Since the statement is scale-invariant, we can restrict ourselves, with no loss of generality, to the case ${\sum_{u,v} d(u,v) = |V|^2}$.

Remark 1 Let us discuss some intuition before continuing with the proof.

As our experience proving Bourgain’s embedding theorem shows us, it is rather difficult to pick sets such that ${|f_S(u)-f_S(v)|}$ is not much smaller than ${d(u,v)}$. Here we have a somewhat simpler case to solve because we are not trying to preserve all distances, but only the average pairwise distance. A simple observation is that if we find a set ${S}$ which contains ${\Omega(|V|)}$ elements and such that ${\Omega(|V|)}$ elements of ${V}$ are at distance ${\Omega(\delta)}$ from ${S}$, then we immediately get ${\sum_{u,v} |f_S(u) - f_S(v)| \geq \Omega(\delta |V|^2)}$, because there will be ${\Omega(|V|^2)}$ pairs ${u,v}$ such that ${f_S(u)=0}$ and ${f_S(v) \geq \delta}$. In particular, if we could find such a set with ${\delta = 1/O(\sqrt{\log |V|})}$ then we would be done. Unfortunately this is too much to ask for in general, because we always have ${|f_S(u) - f_S(v)|\leq d(u,v)}$, which means that if we want ${\sum_{u,v} |f_S(u) - f_S(v)|}$ to have ${\Omega(V^2)}$ noticeably large terms we must also have that ${d(u,v)}$ is noticeably large for ${\Omega(|V|^2)}$ pairs of points, which is not always true.

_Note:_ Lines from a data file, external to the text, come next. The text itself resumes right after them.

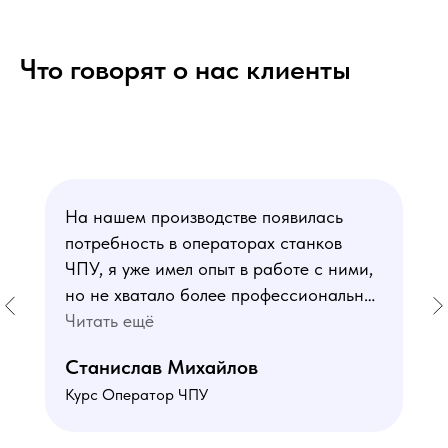
Что говорят о нас клиенты
На нашем производстве появилась
потребность в операторах станков
ЧПУ, я уже имел опыт в работе с ними,
но не хватало более профессиональных
знаний. В курсе мне понравился блок
Читать ещё
по материаловедению
Станислав Михайлов
и программированию - это как раз то,
Курс Оператор ЧПУ
чего мне не хватало. Преподаватели
знают свое дело подробно отвечают на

There is, however, the following argument, which goes back to Leighton and Rao: either there are ${\Omega(|V|)}$ points concentrated in a ball whose radius is a quarter (say) of the average pairwise distance, and then we can use that ball to get an ${\ell_1}$ mapping with only constant error; or there are ${\Omega(|V|)}$ points in a ball of radius twice the average pairwise distance, such that the pairwise distances of the points in the ball account for a constant fraction of all pairwise distances. In particular, the sum of pairwise distances includes ${\Omega(|V|^2)}$ terms which are ${\Omega(1)}$.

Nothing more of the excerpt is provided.